The Eye Chart and the King Actor
What’s been going on at Ye Olde Blogge?
- More Babylon
- Should academics be rewarded for generativity?
- Wendell Berry one and two
- A bunch of quotes — head over and see!
Eskerrik asko for Euskara: “In retrospect, Franco’s attempt to destroy Euskara helped ensure its survival. After all, it was under his rule that the language became not just a means of communication but a symbol of resistance against oppression.”
James Bridle, from Ways of Being:
Both scientific and popular thought tend towards the conclusion that there are ultimately single answers to single questions. What is intelligence? Who possesses it? Where do they fit into our rigid structures and hierarchies of thought and dominion? Perhaps – whisper it – this just isn’t how the world works. The closer we examine and the more forcefully we interrogate and attempt to classify the world, the more complex and unclassifiable it becomes. Taxonomy after taxonomy breaks down and falls apart. In part this is a result of our own innate limitations, the possibly insuperable problem of our own umwelt and human ways-of-being. But it is also a problem of entanglement: the fact that in the more-than-human world, everything is hitched to everything else, and there are no hierarchies: no ‘higher’ or ‘lower’; none more, or less, evolved. Everything is intelligent. Now what?
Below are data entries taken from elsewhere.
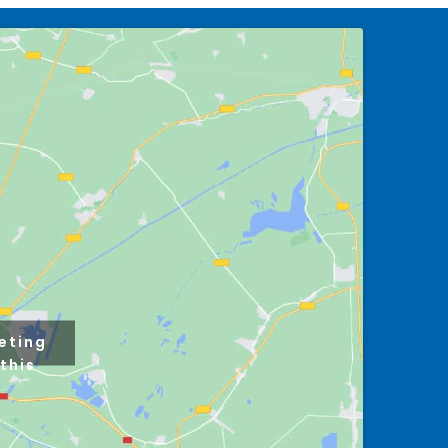
eting
this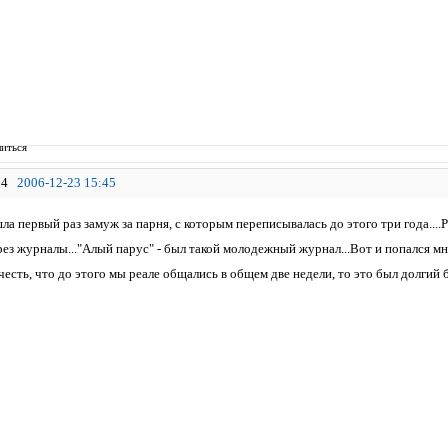
иться
4
2006-12-23 15:45
шла первый раз замуж за парня, с которым переписывалась до этого три года...
ез журналы..."Алый парус" - был такой молодежный журнал...Вот и попался мне
учесть, что до этого мы реале общались в общем две недели, то это был долгий б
Interviewed for the BBC by Leslie Megahey, [Welles] said, ‘I have a kind of personality which requires that I play certain kinds of parts, or I discombobulate the scene ... there used to be a form, a division of actors in France, in the Comédie Française, who were called king actors. And I’m a king actor, maybe a bad one, but that’s what I am, you see. And I have to play authoritative roles.’ He adds: ‘but Truffaut was quite right when he says about me that I show the fragility of the great authority, and that’s the thing I do.’
This comment of Truffaut’s is a dazzling aperçu, a key to all of Welles’s acting; his power, while undeniable, seems assumed, put on like a false nose and thus vulnerable. Thus his portrayal of power comes to seem a critique of power: man, proud man, drest in a little brief authority. There is something unself-convinced, both about the role and the actor. It is doubly poignant; a kingly personage whose authority is questionable, played by an actor whose own claim to greatness is not believed in by himself.